*** Opening of Records shown ***

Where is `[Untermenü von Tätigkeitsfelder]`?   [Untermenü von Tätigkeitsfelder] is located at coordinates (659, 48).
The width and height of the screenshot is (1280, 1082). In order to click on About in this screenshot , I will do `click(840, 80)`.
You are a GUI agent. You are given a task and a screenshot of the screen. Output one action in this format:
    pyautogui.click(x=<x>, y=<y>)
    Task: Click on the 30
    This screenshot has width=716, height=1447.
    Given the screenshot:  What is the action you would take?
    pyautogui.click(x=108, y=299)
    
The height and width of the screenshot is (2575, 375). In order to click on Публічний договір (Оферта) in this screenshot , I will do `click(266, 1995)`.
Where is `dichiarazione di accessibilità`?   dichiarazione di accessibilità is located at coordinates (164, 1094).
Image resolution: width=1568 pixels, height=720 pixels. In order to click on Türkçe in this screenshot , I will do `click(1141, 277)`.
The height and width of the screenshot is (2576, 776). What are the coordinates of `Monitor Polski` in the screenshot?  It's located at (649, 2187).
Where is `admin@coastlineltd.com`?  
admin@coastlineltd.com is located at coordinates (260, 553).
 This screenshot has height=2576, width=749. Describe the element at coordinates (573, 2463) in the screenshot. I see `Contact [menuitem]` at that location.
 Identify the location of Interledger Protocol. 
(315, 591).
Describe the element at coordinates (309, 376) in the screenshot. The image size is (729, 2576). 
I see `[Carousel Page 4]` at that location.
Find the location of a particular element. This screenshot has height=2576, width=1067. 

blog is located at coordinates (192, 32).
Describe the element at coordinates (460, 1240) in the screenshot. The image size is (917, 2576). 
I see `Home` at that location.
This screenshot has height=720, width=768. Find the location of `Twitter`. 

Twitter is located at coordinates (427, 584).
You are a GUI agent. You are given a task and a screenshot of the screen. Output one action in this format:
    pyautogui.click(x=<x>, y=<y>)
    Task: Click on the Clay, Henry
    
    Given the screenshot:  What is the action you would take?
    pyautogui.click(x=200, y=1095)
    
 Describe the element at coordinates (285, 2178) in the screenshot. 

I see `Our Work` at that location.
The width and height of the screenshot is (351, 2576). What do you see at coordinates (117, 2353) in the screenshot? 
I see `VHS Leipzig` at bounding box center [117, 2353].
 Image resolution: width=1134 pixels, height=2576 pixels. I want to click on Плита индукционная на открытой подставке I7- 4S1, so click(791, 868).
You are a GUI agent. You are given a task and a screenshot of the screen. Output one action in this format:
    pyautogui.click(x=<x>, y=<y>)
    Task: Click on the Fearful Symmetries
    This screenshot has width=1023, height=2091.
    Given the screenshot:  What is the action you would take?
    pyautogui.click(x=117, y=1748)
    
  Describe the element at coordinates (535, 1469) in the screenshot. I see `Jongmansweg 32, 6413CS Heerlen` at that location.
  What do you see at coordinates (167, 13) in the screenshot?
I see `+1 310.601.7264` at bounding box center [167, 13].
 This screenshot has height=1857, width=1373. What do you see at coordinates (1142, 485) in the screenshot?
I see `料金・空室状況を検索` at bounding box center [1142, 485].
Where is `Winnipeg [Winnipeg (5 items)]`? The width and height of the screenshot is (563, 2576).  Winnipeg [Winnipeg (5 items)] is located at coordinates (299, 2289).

*** Close of Records shown ***

# What the task requires
An exact copy of every line above, start to finish, is required.

# Solution to this exercise
Where is `[Untermenü von Tätigkeitsfelder]`?   [Untermenü von Tätigkeitsfelder] is located at coordinates (659, 48).
The width and height of the screenshot is (1280, 1082). In order to click on About in this screenshot , I will do `click(840, 80)`.
You are a GUI agent. You are given a task and a screenshot of the screen. Output one action in this format:
    pyautogui.click(x=<x>, y=<y>)
    Task: Click on the 30
    This screenshot has width=716, height=1447.
    Given the screenshot:  What is the action you would take?
    pyautogui.click(x=108, y=299)
    
The height and width of the screenshot is (2575, 375). In order to click on Публічний договір (Оферта) in this screenshot , I will do `click(266, 1995)`.
Where is `dichiarazione di accessibilità`?   dichiarazione di accessibilità is located at coordinates (164, 1094).
Image resolution: width=1568 pixels, height=720 pixels. In order to click on Türkçe in this screenshot , I will do `click(1141, 277)`.
The height and width of the screenshot is (2576, 776). What are the coordinates of `Monitor Polski` in the screenshot?  It's located at (649, 2187).
Where is `admin@coastlineltd.com`?  
admin@coastlineltd.com is located at coordinates (260, 553).
 This screenshot has height=2576, width=749. Describe the element at coordinates (573, 2463) in the screenshot. I see `Contact [menuitem]` at that location.
 Identify the location of Interledger Protocol. 
(315, 591).
Describe the element at coordinates (309, 376) in the screenshot. The image size is (729, 2576). 
I see `[Carousel Page 4]` at that location.
Find the location of a particular element. This screenshot has height=2576, width=1067. 

blog is located at coordinates (192, 32).
Describe the element at coordinates (460, 1240) in the screenshot. The image size is (917, 2576). 
I see `Home` at that location.
This screenshot has height=720, width=768. Find the location of `Twitter`. 

Twitter is located at coordinates (427, 584).
You are a GUI agent. You are given a task and a screenshot of the screen. Output one action in this format:
    pyautogui.click(x=<x>, y=<y>)
    Task: Click on the Clay, Henry
    
    Given the screenshot:  What is the action you would take?
    pyautogui.click(x=200, y=1095)
    
 Describe the element at coordinates (285, 2178) in the screenshot. 

I see `Our Work` at that location.
The width and height of the screenshot is (351, 2576). What do you see at coordinates (117, 2353) in the screenshot? 
I see `VHS Leipzig` at bounding box center [117, 2353].
 Image resolution: width=1134 pixels, height=2576 pixels. I want to click on Плита индукционная на открытой подставке I7- 4S1, so click(791, 868).
You are a GUI agent. You are given a task and a screenshot of the screen. Output one action in this format:
    pyautogui.click(x=<x>, y=<y>)
    Task: Click on the Fearful Symmetries
    This screenshot has width=1023, height=2091.
    Given the screenshot:  What is the action you would take?
    pyautogui.click(x=117, y=1748)
    
  Describe the element at coordinates (535, 1469) in the screenshot. I see `Jongmansweg 32, 6413CS Heerlen` at that location.
  What do you see at coordinates (167, 13) in the screenshot?
I see `+1 310.601.7264` at bounding box center [167, 13].
 This screenshot has height=1857, width=1373. What do you see at coordinates (1142, 485) in the screenshot?
I see `料金・空室状況を検索` at bounding box center [1142, 485].
Where is `Winnipeg [Winnipeg (5 items)]`? The width and height of the screenshot is (563, 2576).  Winnipeg [Winnipeg (5 items)] is located at coordinates (299, 2289).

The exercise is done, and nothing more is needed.